If you are a regular reader of Proclamation! you should know that we seldom mention Adventists by name. We are not hurt or angry—far from it! In fact Carolyn and I have often said that we appreciate much of our Adventist upbringing. The sense of community, the emphasis on health, education, and the moral codes our families instilled in our lives will always be cherished. Most of us had no idea of the depths of error in Adventist theology—especially the gospel—until many months or years after we left. Now we wonder how we were so blind to statements which should have been blinking red lights warning us of error.
True, we at Life Assurance Ministries do point out the errors of Adventist teachings, especially those which undermine the simple gospel. If we are to be true to God’s word, then we must contend for the faith that was once for all delivered to the saints. We are to test the spirits and hold fast what is true. Following are a few of the statements that should cause our Adventist readers to see the gross error of Ellen White’s writings. Note what she said regarding the people and churches who rightly rejected Miller’s date setting. My comments are in brackets.

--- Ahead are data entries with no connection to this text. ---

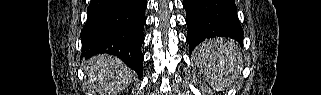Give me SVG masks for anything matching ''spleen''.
Wrapping results in <instances>:
<instances>
[{"label": "spleen", "mask_w": 321, "mask_h": 95, "mask_svg": "<svg viewBox=\"0 0 321 95\" xmlns=\"http://www.w3.org/2000/svg\"><path fill=\"white\" fill-rule=\"evenodd\" d=\"M195 60L209 83L221 89L234 83L243 63L236 42L226 38L203 42L196 48Z\"/></svg>", "instance_id": "spleen-1"}]
</instances>
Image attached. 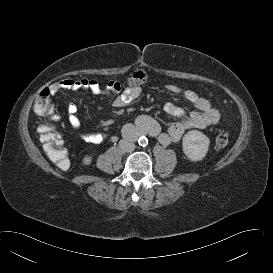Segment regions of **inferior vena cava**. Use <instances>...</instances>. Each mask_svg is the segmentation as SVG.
<instances>
[{"label": "inferior vena cava", "instance_id": "1", "mask_svg": "<svg viewBox=\"0 0 273 273\" xmlns=\"http://www.w3.org/2000/svg\"><path fill=\"white\" fill-rule=\"evenodd\" d=\"M119 147H120L123 151H125V152H131V151L134 150L135 145H134V143L129 142V141L123 139V140H121V141L119 142Z\"/></svg>", "mask_w": 273, "mask_h": 273}]
</instances>
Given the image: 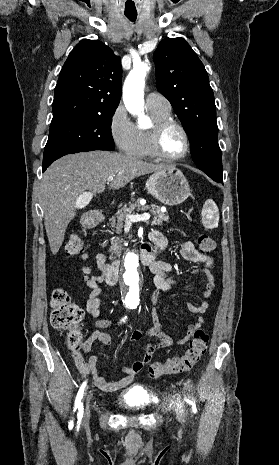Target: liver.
<instances>
[{"mask_svg":"<svg viewBox=\"0 0 279 465\" xmlns=\"http://www.w3.org/2000/svg\"><path fill=\"white\" fill-rule=\"evenodd\" d=\"M164 168L167 166L108 151L66 155L52 163L43 174L39 196L52 254L56 255L62 246L67 226L76 216V202L83 193L104 192L109 176H114L108 187L113 190Z\"/></svg>","mask_w":279,"mask_h":465,"instance_id":"1","label":"liver"}]
</instances>
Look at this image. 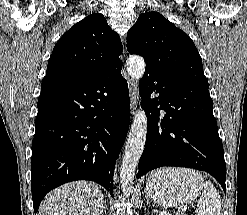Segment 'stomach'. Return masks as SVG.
<instances>
[{
    "mask_svg": "<svg viewBox=\"0 0 247 215\" xmlns=\"http://www.w3.org/2000/svg\"><path fill=\"white\" fill-rule=\"evenodd\" d=\"M202 185V177L196 171L164 168L149 175L146 191L158 204L178 207L195 200L200 194Z\"/></svg>",
    "mask_w": 247,
    "mask_h": 215,
    "instance_id": "0dacf381",
    "label": "stomach"
}]
</instances>
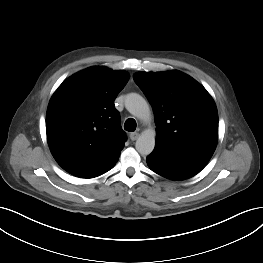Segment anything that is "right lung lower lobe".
Segmentation results:
<instances>
[{
	"label": "right lung lower lobe",
	"mask_w": 263,
	"mask_h": 263,
	"mask_svg": "<svg viewBox=\"0 0 263 263\" xmlns=\"http://www.w3.org/2000/svg\"><path fill=\"white\" fill-rule=\"evenodd\" d=\"M117 162V161H116ZM115 162V163H116ZM115 163H113L112 165H110L108 168L104 169L103 171L99 172V173H96V174H93V175H90V176H87L85 178H93V177H97V176H100L102 174H104L105 172L109 171L114 165Z\"/></svg>",
	"instance_id": "1"
}]
</instances>
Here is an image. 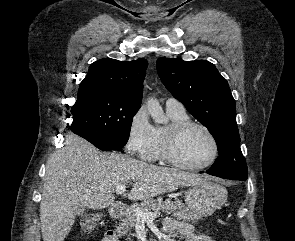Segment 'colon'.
I'll list each match as a JSON object with an SVG mask.
<instances>
[{
    "instance_id": "1",
    "label": "colon",
    "mask_w": 295,
    "mask_h": 241,
    "mask_svg": "<svg viewBox=\"0 0 295 241\" xmlns=\"http://www.w3.org/2000/svg\"><path fill=\"white\" fill-rule=\"evenodd\" d=\"M98 222V218L96 216H88L83 222V229L85 232H91Z\"/></svg>"
}]
</instances>
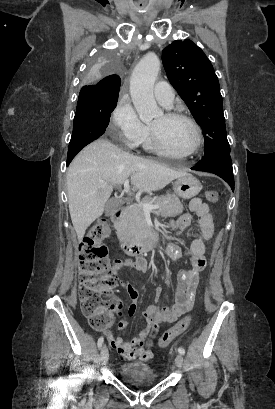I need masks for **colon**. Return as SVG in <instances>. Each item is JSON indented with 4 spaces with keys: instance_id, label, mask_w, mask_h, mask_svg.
I'll return each instance as SVG.
<instances>
[{
    "instance_id": "colon-1",
    "label": "colon",
    "mask_w": 275,
    "mask_h": 409,
    "mask_svg": "<svg viewBox=\"0 0 275 409\" xmlns=\"http://www.w3.org/2000/svg\"><path fill=\"white\" fill-rule=\"evenodd\" d=\"M205 196L209 202H216L219 195L216 190H208ZM107 237V222L98 220L78 247L80 308L93 330H106L107 325H113V314L118 313L122 304L113 293L119 282L112 273V262L107 257L108 248L104 243ZM113 261L121 263L123 260L115 258ZM191 321L192 315L187 314L166 330L158 340L159 348L169 346L187 330Z\"/></svg>"
}]
</instances>
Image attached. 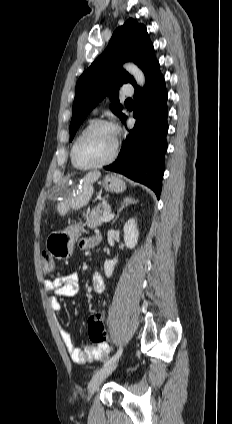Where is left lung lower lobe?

The most devoted gladly received the message [Miller’s prediction that Christ would come in 1843, which was false]. They knew it was from God, and that it was delivered at the right time. Angels were watching with the deepest interest the result of the heavenly message, and when the churches turned from and rejected it, [as they should have] they in sadness consulted with Jesus. He turned his face from the churches….1
I was shown in vision, and I still believe, that there was a shut door [of mercy] in 1844. All who saw the light of the first and second angels’ messages and rejected that light [which proved to be error], were left in darkness. And those who accepted it and received the Holy Spirit which attended the proclamation of the message from heaven, and who afterward renounced their faith and pronounced their experience a delusion, thereby rejected the Spirit of God, and it no longer pleaded with them.2
In other words, Ellen White clearly said that those who rejected the false message of date setting for the coming of Christ in 1843 were lost. She went on to say that those who once believed in the message of 1843/44 and then saw its errors and rejected it as they should have thereby rejected the Spirit of God and it no longer pleaded with them.
Measured by the word of God, the above statements of Ellen White are gross error. Her vision must have come from another spirit.
But of that day or hour no one knows, not even the angels in heaven, nor the Son, but the Father alone (Mk. 13:32).
For this reason you be ready too; for the Son of Man is coming at an hour when you do not think He will (Mt. 24:44). †
Endnotes
- Ellen G. White, Spiritual Gifts, Vol. 1, p. 136.